So, some folks are opposed to naming the new North Charleston library after Mayor Keith Summey.
Didn’t have to be Nostradamus to see this coming. The only surprise is that it took a year for the grousing to begin.
Charleston County is replacing the old Cooper River Memorial Library as part of a $108 million bond issue overwhelmingly approved by voters in 2014. And last year, some County Council members decided the North Charleston library’s name — dedicated to fallen World War II soldiers — was too vague.
They chose to rename the new facility in honor of the city’s longtime, and current, mayor.

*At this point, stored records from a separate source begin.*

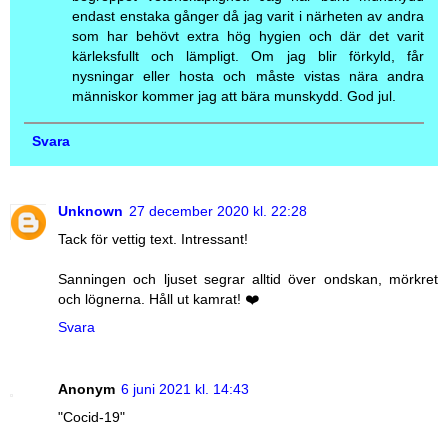
endast enstaka gånger då jag varit i närheten av andra
som har behövt extra hög hygien och där det varit
kärleksfullt och lämpligt. Om jag blir förkyld, får
nysningar eller hosta och måste vistas nära andra
människor kommer jag att bära munskydd. God jul.
Svara
Unknown
27 december 2020 kl. 22:28
Tack för vettig text. Intressant!
Sanningen och ljuset segrar alltid över ondskan, mörkret
och lögnerna. Håll ut kamrat! ❤️
Svara
Anonym
6 juni 2021 kl. 14:43
"Cocid-19"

Now some residents are circulating a petition asking the county to reconsider. They say it’s inappropriate to name a public building, especially a library, after a politician. Some people don’t believe anything should be named after any living person.
Although this minor crusade is going nowhere, disgruntled citizens are welcome to register their complaints with members of Charleston County Council.
They meet in the Beverly T. Craven Council Chambers, which is on the second floor of the Lonnie Hamilton III Public Services Building.
You know, that big place just down the street from the W.O. Thomas Jr. Boat Landing and the Al Cannon Detention Center.
Really local figure
Mayor Summey didn’t ask anyone to name a library after him.
He says he had no advance warning of this honor and, if they were going to name it after any Summey, he would have preferred they chose his wife, Deborah — a long-time local educator.
In fact, some of the people closest to him were reluctant to go along with the name change for this very reason. They knew people would gripe and use the occasion to say nasty things about him.
But honestly, the council — despite its numerous political ties to Summey — has all the justification it needs.
Summey is rightfully credited with building modern North Charleston. He took a poor city that was long the butt of too many jokes and turned it into one of this state’s biggest economic generators. He will long be remembered as a pivotal figure in the city’s history, as he should be.
Unfortunately, his efforts to revitalize the area around this soon-to-be-built library haven’t gotten off the ground. The neighborhood has foundered since the Naval Base closed in 1993, and conditions continue to deteriorate.
Summey can’t even get a grocery store to locate in the neighborhood. But he’s tried, and there’s no question he wants to improve the area.
Fact is, he is a product of the city’s southern end. When the Summey family first moved to North Charleston, they settled in Union Heights and the future mayor went to Chicora High School.
So even though the county library system has no other branches named for living people, it’s hard to argue with the council’s decision here.
Summey is about as local as it gets.
Name of the game
A lot of cities and states have a firm policy against naming roads, bridges or buildings after the living.
That's not unreasonable. No one wants to end up naming, say, an assessor’s office after some guy who is later convicted of tax evasion.
But there’s no guarantee that waiting will make things any better. Just ask Clemson University, which is still getting grief over Tillman Hall — and ye olde racist Ben Tillman has been dead a century as of this year.
Even the United States Senate is still dealing with this. Some senators have proposed renaming the Russell Senate Office Building in honor of John McCain. Which isn’t a bad idea since its namesake, former Georgia Sen. Richard Russell Jr., was a notorious segregationist and Dixiecrat.
People can complain about the new library’s name, and they will, but their concerns won't carry much weight.
Summey says the important thing here is that a neighborhood in North Charleston in desperate need of improvement and economic development is getting a new library.
"The naming is not an issue with me," the mayor says. "The building of the library is foremost."
Let's hope it is as successful in transforming the community as Summey has been with most of North Charleston.